In its answer to the first amended complaint, Hospira “denies that the BPCIA provides for a private right of action to enforce [the BPCIA notice] provisions” and maintains that Hospira has complied with “all relevant provisions of the BPCIA,” including the disclosure and notice provisions, and the patent-dance negotiation provisions of (l)(4).  On the (l)(4) step, Hospira answers that is “has fully complied with all provisions of 42 U.S.C. § 262(l)(4), including by engaging in negotiations that concluded on August 19, 2015 when Hospira accepted the patents listed in Amgen’s § 262(l)(3)(A) disclosure as constituting the list of patents required to be litigated by § 262(l)(6),” and that “[t]he BPCIA specifically contemplates this type of situation where the parties are able to agree on the patents to litigate.”  In response to Amgen’s statements regarding Hospira’s alleged failure to comply with the (l)(2) disclosure provisions, Hospira also states: “Amgen was required to list any of its ‘extensive portfolio of patents relating to various aspects of the manufacture of biological products’ on its § 262(l)(3)(A) list, but unilaterally decided not to do so despite the comprehensive information concerning its manufacturing process and product provided by Hospira,” and “[p]ursuant to 35 U.S.C. § 271(e)(6)(C), Amgen is prohibited from asserting a claim of infringement against Hospira’s Product on any patent that is not included in a timely manner on Amgen’s list of patents provided pursuant to 42 U.S.C. § 262(l)(3)(A).”

Hospira’s affirmative defenses to Amgen’s BPCIA claims include the following:

  • “Hospira is not required to provide a notice of commercial marketing under 42 U.S.C. § 262(l)(8)(A).”

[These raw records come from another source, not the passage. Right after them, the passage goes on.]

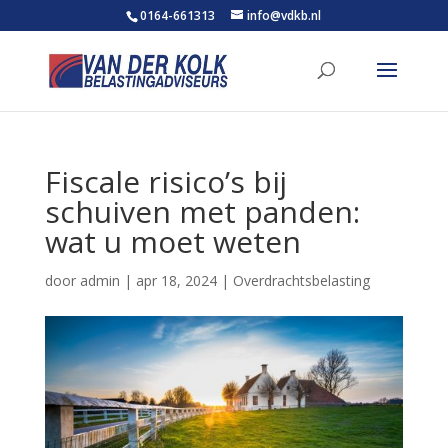
0164-661313
info@vdkb.nl
Fiscale risico’s bij
schuiven met panden:
wat u moet weten
door
admin
|
apr 18, 2024
|
Overdrachtsbelasting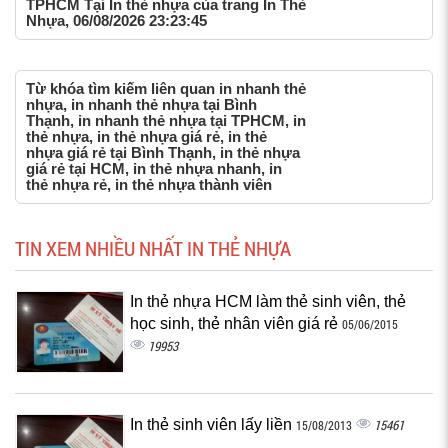
TPHCM Tại In thẻ nhựa của trang In Thẻ
Nhựa, 06/08/2026 23:23:45
Từ khóa tìm kiếm liên quan in nhanh thẻ
nhựa, in nhanh thẻ nhựa tại Bình
Thạnh, in nhanh thẻ nhựa tại TPHCM, in
thẻ nhựa, in thẻ nhựa giá rẻ, in thẻ
nhựa giá rẻ tại Bình Thạnh, in thẻ nhựa
giá rẻ tại HCM, in thẻ nhựa nhanh, in
thẻ nhựa rẻ, in thẻ nhựa thành viên
TIN XEM NHIỀU NHẤT IN THẺ NHỰA
In thẻ nhựa HCM làm thẻ sinh viên, thẻ
học sinh, thẻ nhân viên giá rẻ
05/06/2015
19953
In thẻ sinh viên lấy liền
15461
15/08/2013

  • “The Court lacks jurisdiction over Count 1” (Amgen’s request for a declaratory judgment that “Hospira’s refusal to give legally effective notice of commercial marketing violates 42 U.S.C.  § 262(l)(8)(A)”) because “the BPCIA does not confer a private right of action to enforce allegations of non-compliance with the statutory provisions of 42 U.S.C. § 262(l)(8)(A).”
  • “Hospira has complied with the provisions of the BPCIA, including specifically 42 U.S.C. § 262(l)(2)(A).”